Why is Your Language Model a Poor Implicit Reward Model?¶
Conference: ICLR 2026
arXiv: 2507.07981
Code: None
Area: LLM Reasoning / Alignment RLHF
Keywords: Implicit Reward Model, Explicit Reward Model, Generalization Gap, Token-level Cues, DPO vs RLHF
TL;DR¶
This paper reveals through theory and experiments the fundamental reason why Implicit Reward Models (IM-RM, such as DPO) generalize worse than Explicit Reward Models (EX-RM): IM-RM over-relies on surface token-level cues rather than semantic representations. This leads to a significant drop in accuracy under token distribution shifts. Furthermore, the paper refutes the popular "generation-verification gap" hypothesis.
Background & Motivation¶
Background: Reward models are core components of LLM post-training and inference pipelines. There are currently two nearly identical types of reward models: Explicit Reward Models (EX-RM, adding a linear head on top of hidden representations) and Implicit Reward Models (IM-RM, defining rewards implicitly via \(\ln \pi_\theta(\mathbf{y}|\mathbf{x})\), which is the core idea of DPO). Both can be trained using the same data, loss functions, and base language models; the only difference lies in how the reward is calculated.
Limitations of Prior Work: Despite EX-RM and IM-RM being nearly identical, prior work has repeatedly observed that IM-RM demonstrates significantly poorer generalization, particularly with lower accuracy in ranking responses during out-of-distribution evaluations.

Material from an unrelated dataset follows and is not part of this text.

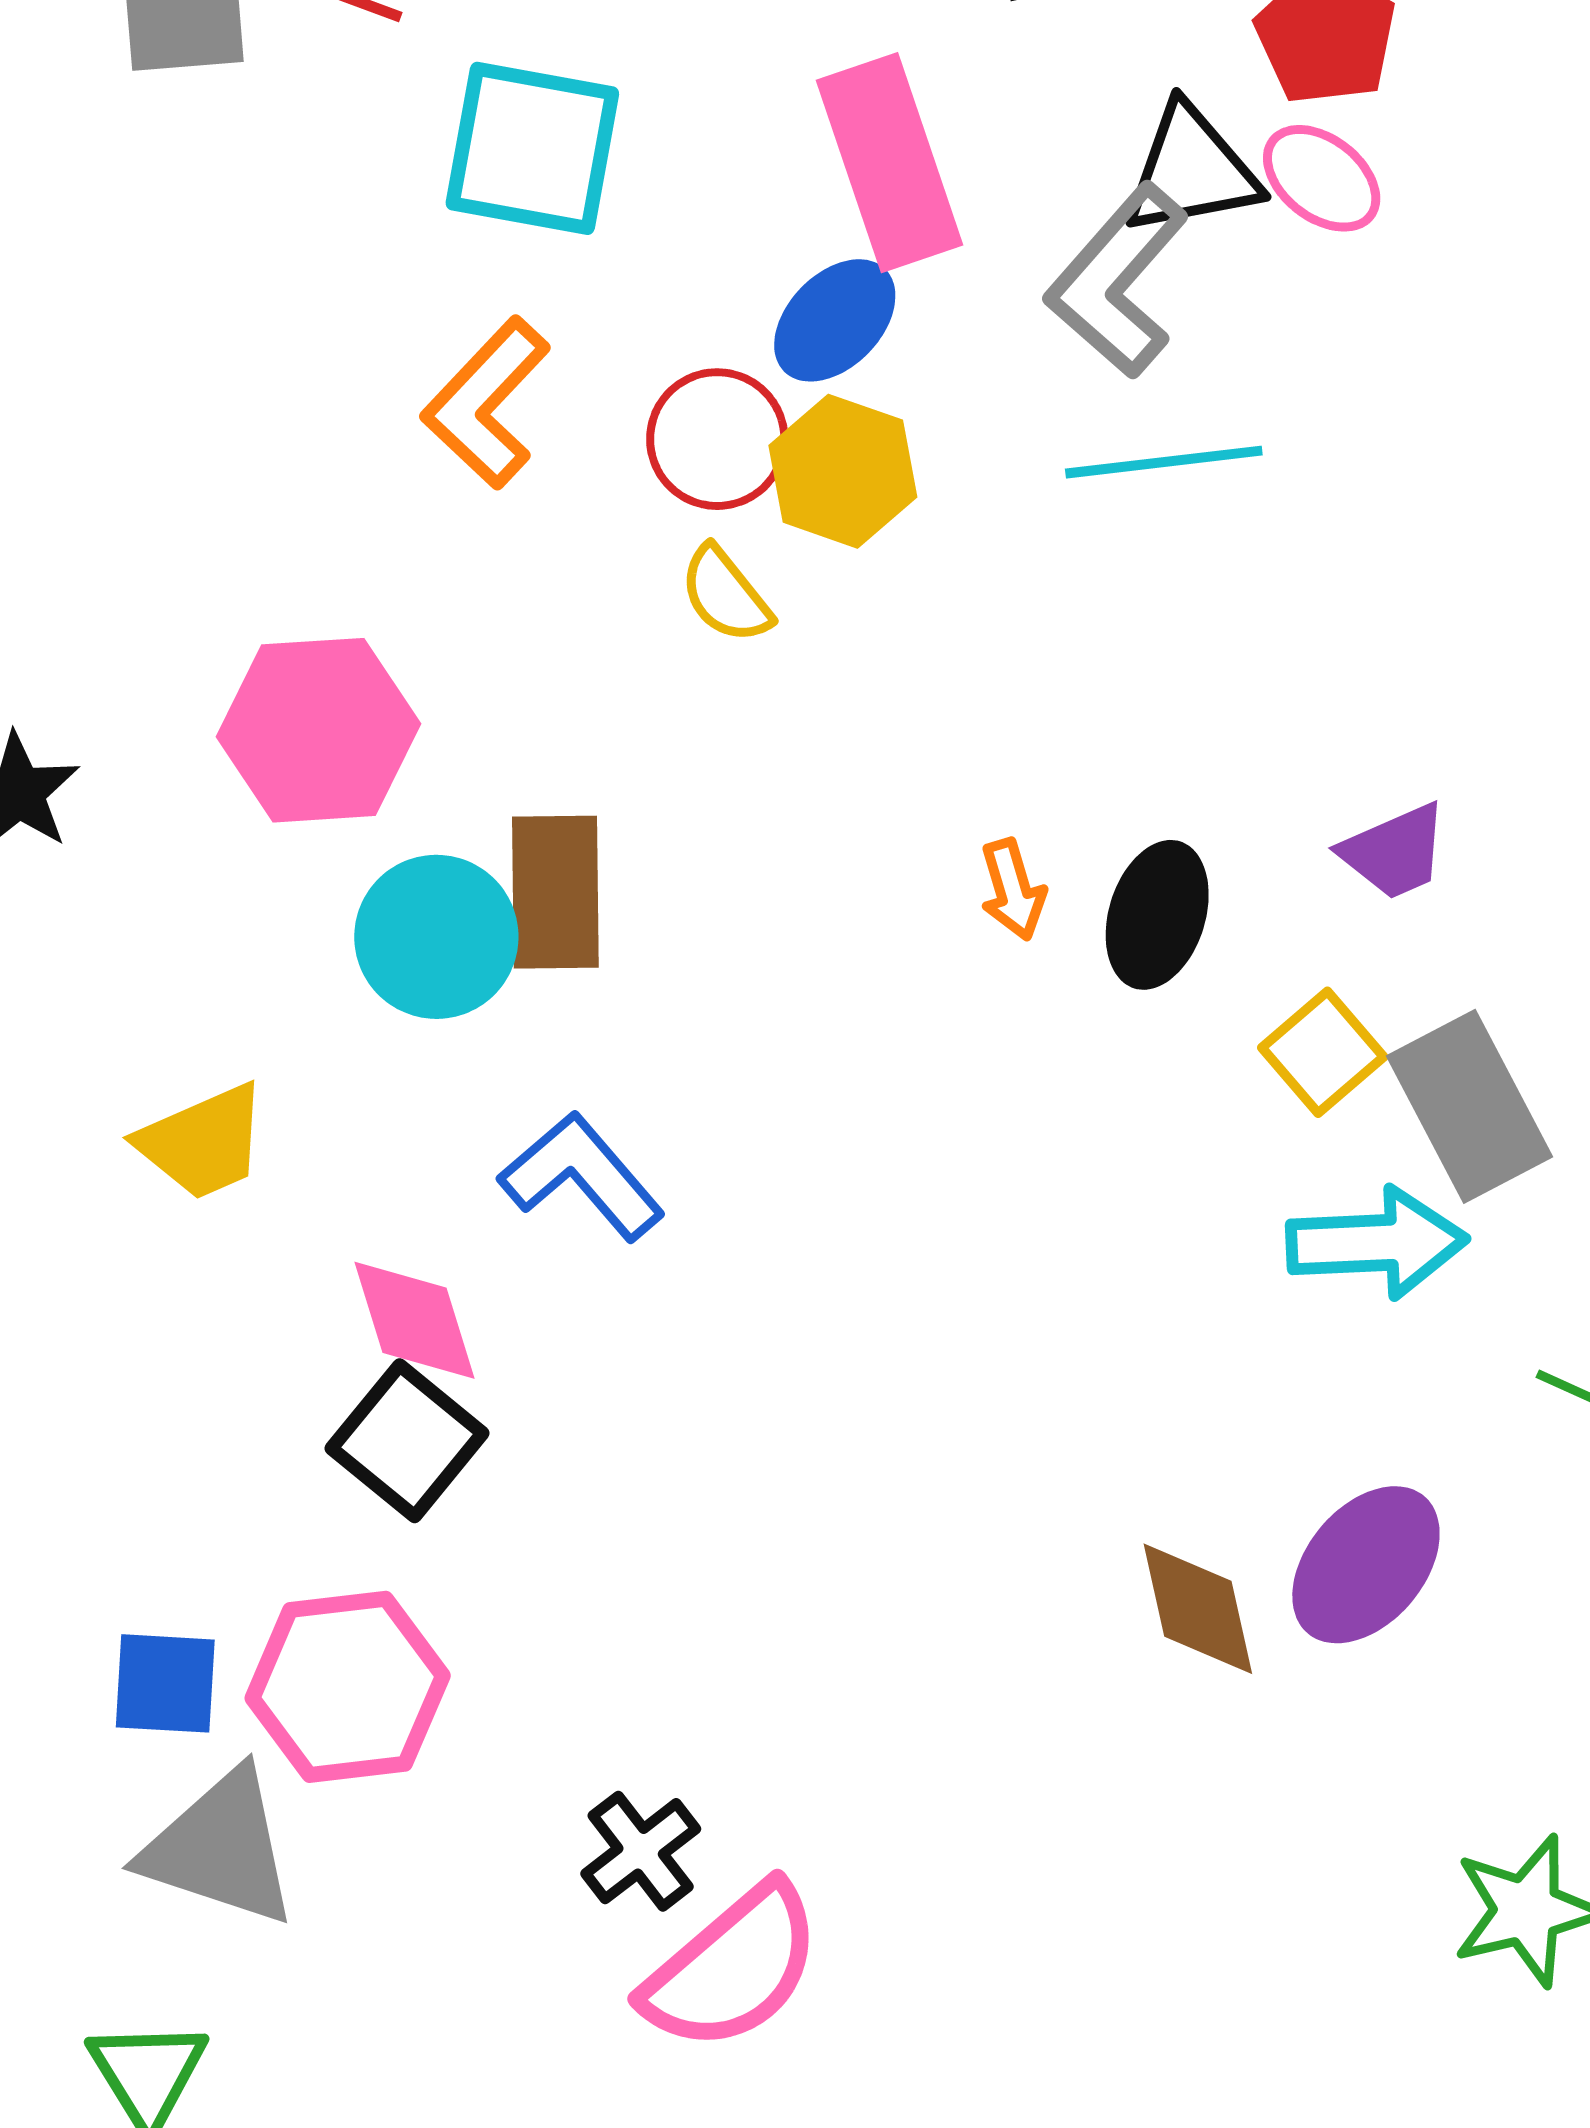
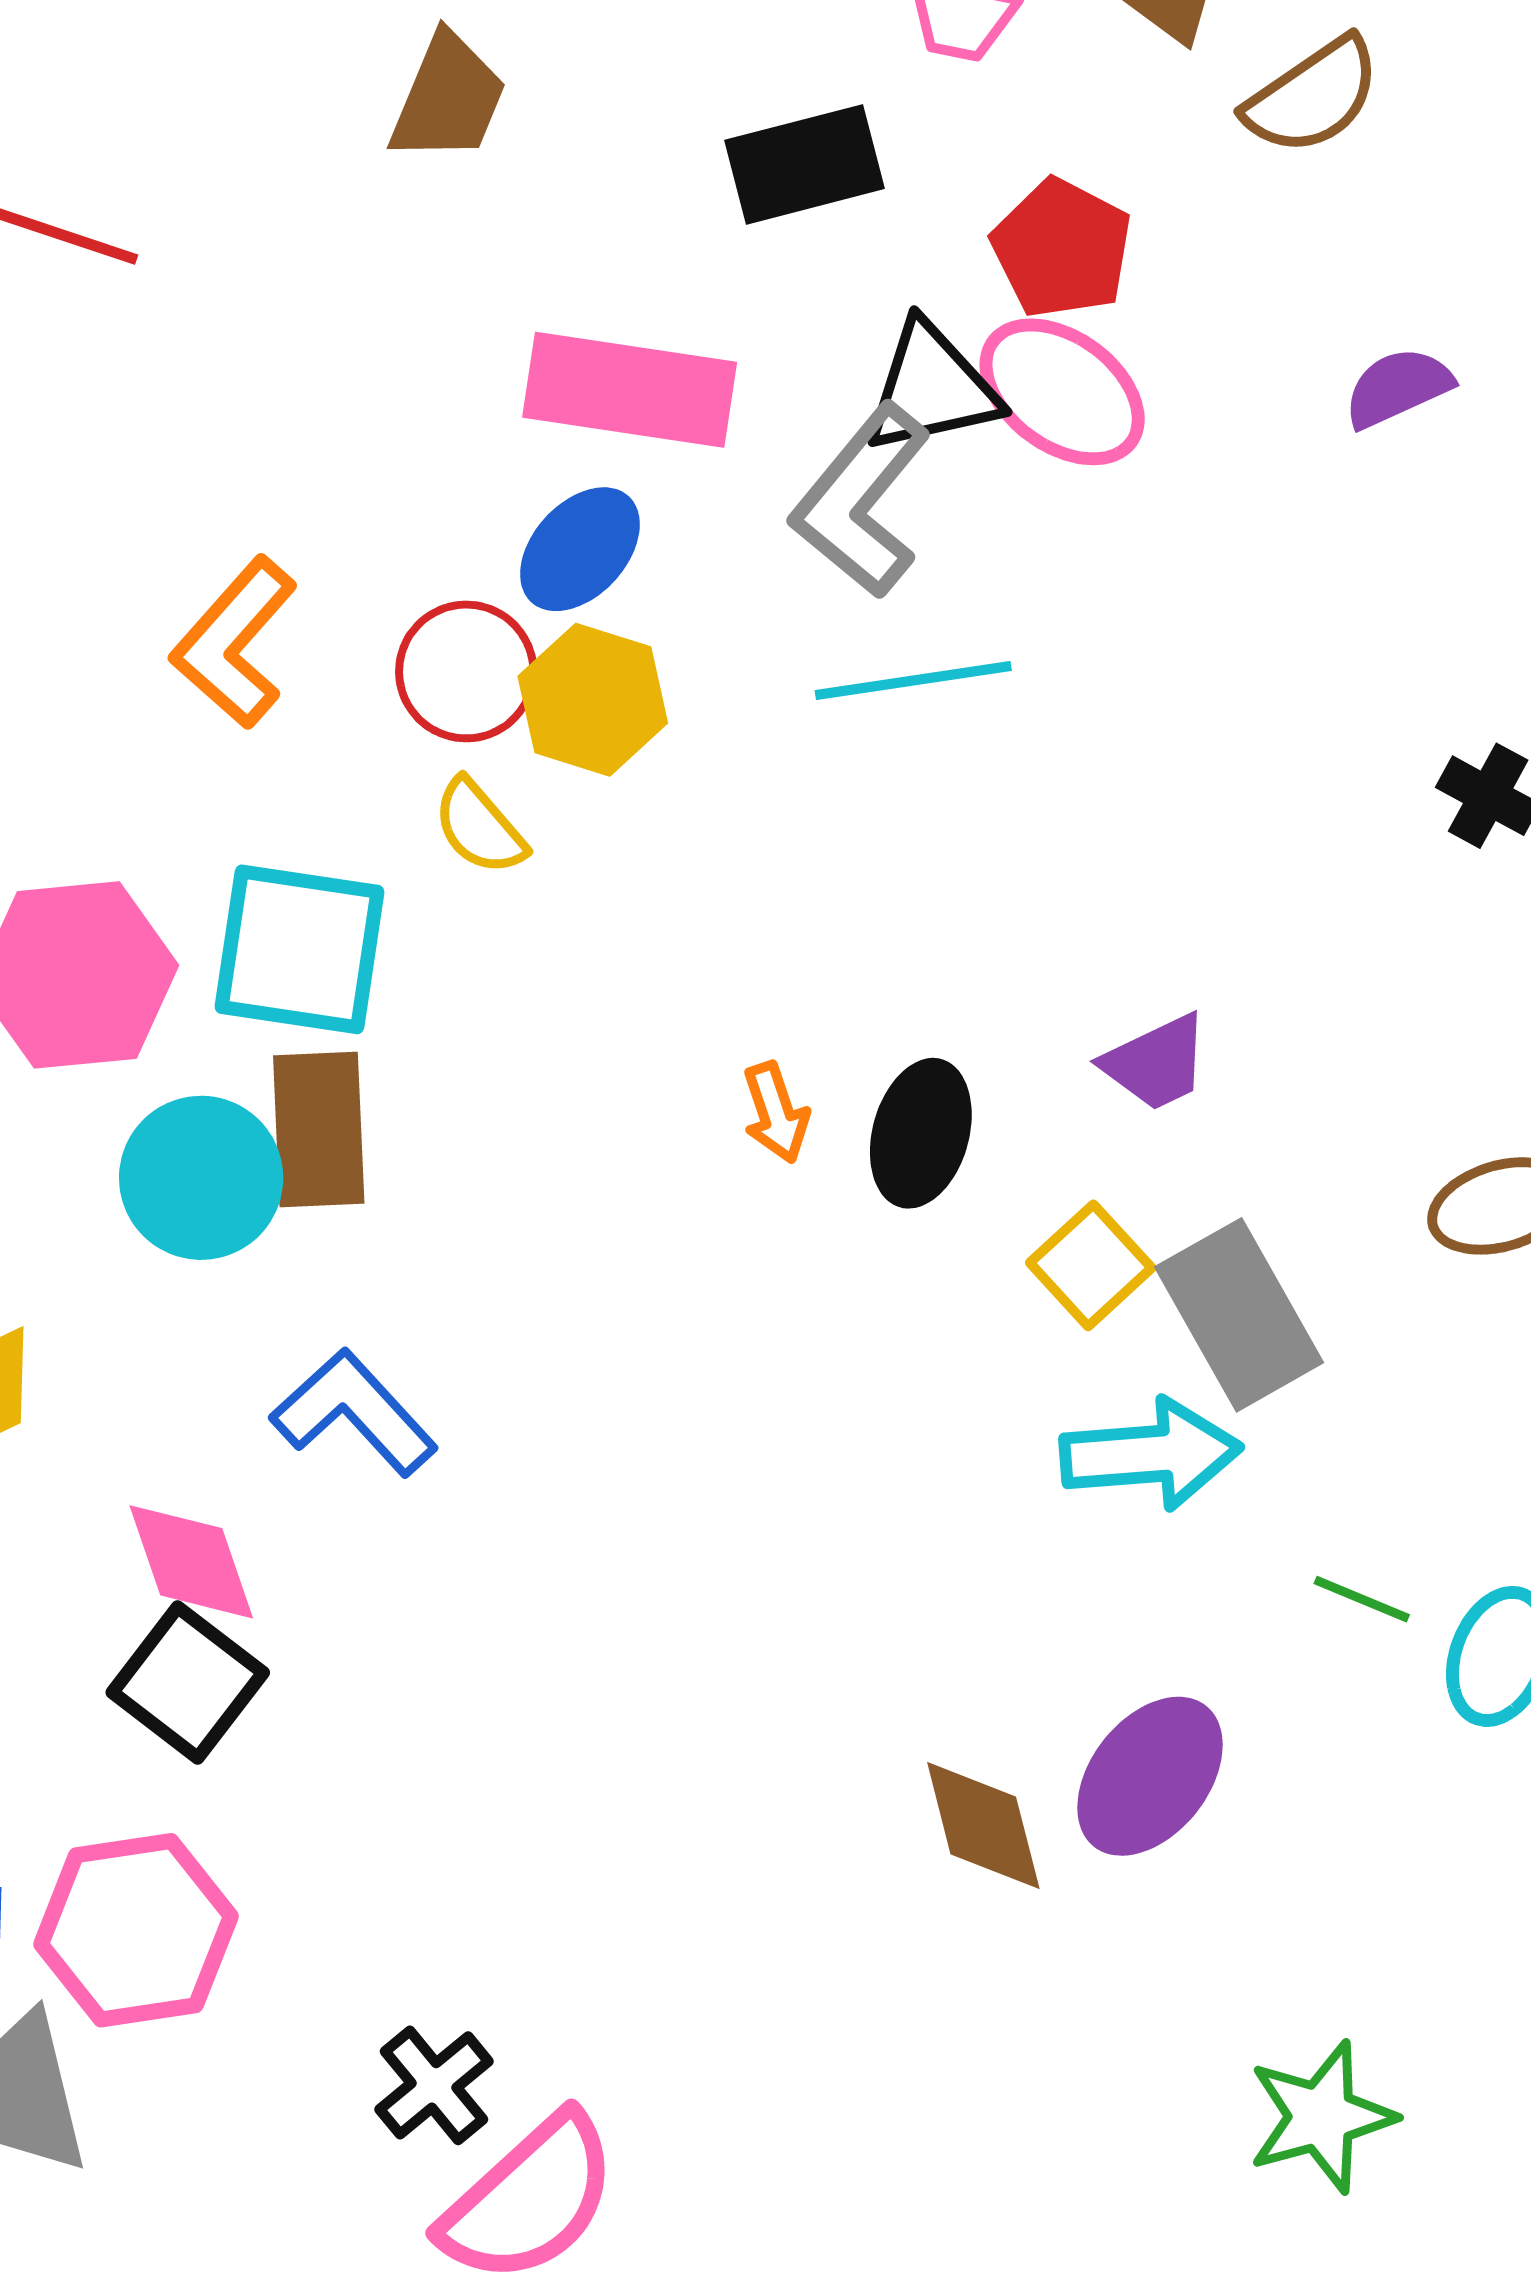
cyan square: (532, 148) -> (299, 949), moved
pink rectangle: (889, 163) -> (630, 390), turned -61
pink ellipse: (1322, 178) -> (1062, 392), size x1.4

This generalization gap is perplexing—why would a minor difference in the reward calculation method lead to such a massive performance gap?
Key Challenge: Intuitively, one explanation is the "generation-verification gap"—that IM-RM must both assign high scores to correct answers and be able to generate correct answers via the underlying language model. If generation is harder than verification, IM-RM accuracy should lag. But does this intuitive argument hold? What is the actual cause?

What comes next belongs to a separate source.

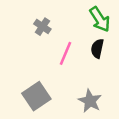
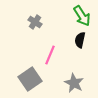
pink line: (66, 53) -> (50, 55), moved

Goal - Refute the "generation-verification gap" hypothesis: Prove that IM-RM verification does not require learning to generate. - Identify the true cause: Characterize the behavioral differences between EX-RM and IM-RM from the perspective of learning dynamics. - Experimental validation: Verify theoretical predictions in both controlled and real-world scenarios.
Key Insight: By analyzing the impact of gradient updates on the rewards of unseen samples, the learning dynamics reveal a critical difference. EX-RM reward changes depend only on the inner product of hidden representations, whereas IM-RM changes additionally depend on specific tokens.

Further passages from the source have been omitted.